I was reading Prince’s autobiography as I was working on this film, and he wrote about how his father taking him to see Woodstock was his “come to Jesus” moment with music. The Woodstock film did more for our ideas of what we think the ’60s were than what they actually were. I wondered: What if a film like this was created and held in the same light? What could that have been for us? So for me, it was important to really deal with the issues of Black erasure, activism and be politically on point.
You’ve been collecting cultural knowledge and history for decades. Do you find your memory hard drive filling up?
It’s so funny you say that. For me, the real joy of this film was looking through the production notes: the backline, the types of microphones they used, because II was so gobsmacked with the sound quality.

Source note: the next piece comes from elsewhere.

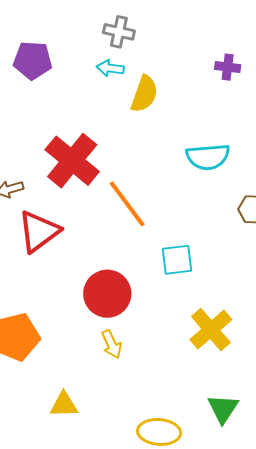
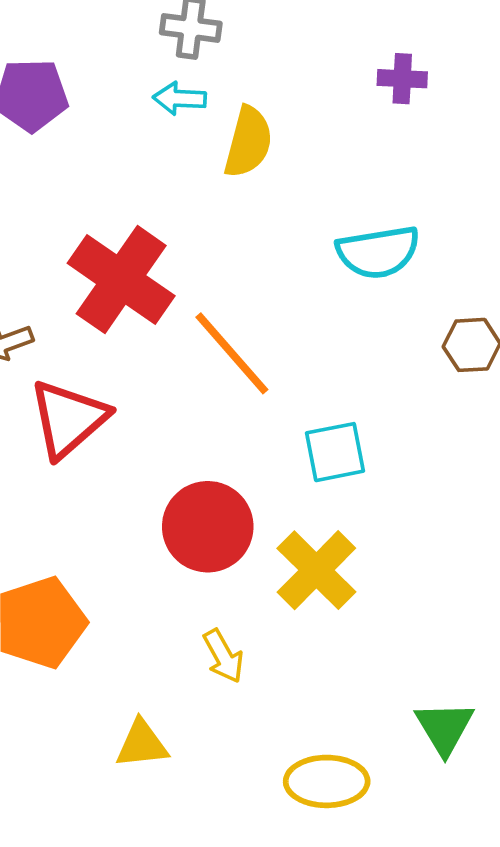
yellow cross: (211, 330) -> (316, 570), moved
yellow arrow: (112, 344) -> (223, 656), moved

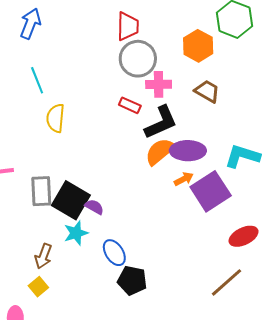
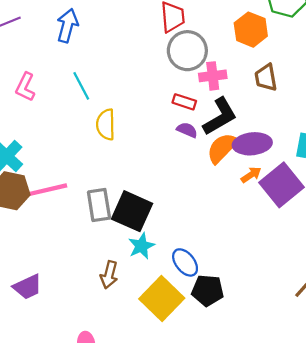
brown trapezoid: (207, 91) -> (266, 78), turned -124
purple semicircle: (94, 207) -> (187, 130), moved
yellow square: (38, 287) -> (162, 298), moved, size x2.0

And then I realized that the more useless information I take in, the more I’m going to forget other things, like what my middle name is.

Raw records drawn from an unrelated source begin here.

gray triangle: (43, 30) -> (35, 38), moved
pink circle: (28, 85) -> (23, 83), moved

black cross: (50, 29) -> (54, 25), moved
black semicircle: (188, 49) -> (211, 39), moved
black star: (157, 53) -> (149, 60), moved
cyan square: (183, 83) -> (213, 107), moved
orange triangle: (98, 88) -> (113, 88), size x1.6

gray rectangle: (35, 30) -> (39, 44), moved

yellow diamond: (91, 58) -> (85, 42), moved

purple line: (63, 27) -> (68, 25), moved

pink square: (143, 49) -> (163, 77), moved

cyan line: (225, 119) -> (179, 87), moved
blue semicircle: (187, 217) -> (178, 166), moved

As one of the world’s foremost record collectors, what’s a recent acquisition you’re excited about?
There’s a story many people don’t know about when it comes to Sly and the Family Stone’s “Stand!” With that song, the highlight is the 45-second funk workout at the end of the song. But it initially had a really cheesy Las Vegas ending. Sly took a test pressing of that 45 to Whiskey-a-Go-Go one night and played it just to see what the kids reactions were, and he was kind of disappointed. At the last minute, Sly told Clive Davis to destroy the test pressings and then redid the ending.
But there were about maybe 10 to 20,000 copies of the Las Vegas ending of Stand that no one really truly knew about. Somehow, my pals at The Tonight Show found the Las Vegas ending, and I was just like, “You found it! Not even Sly had it!” I was elated.
But right now, I’m in a silly phase of record collecting. I’m really, really into bad cheesy covers of popular songs. Someone just gave me an elevator muzak version of trap songs.
You were the musical director of this year’s Oscars. Did you script that Glenn Close “Da Butt” moment?
People don’t believe me. We kind of dropped hints that something was going to happen, but we wanted a real genuine moment. We thought we were gonna stump her with “Da Butt.” But she kind of knows what’s up. So no, it was unscripted.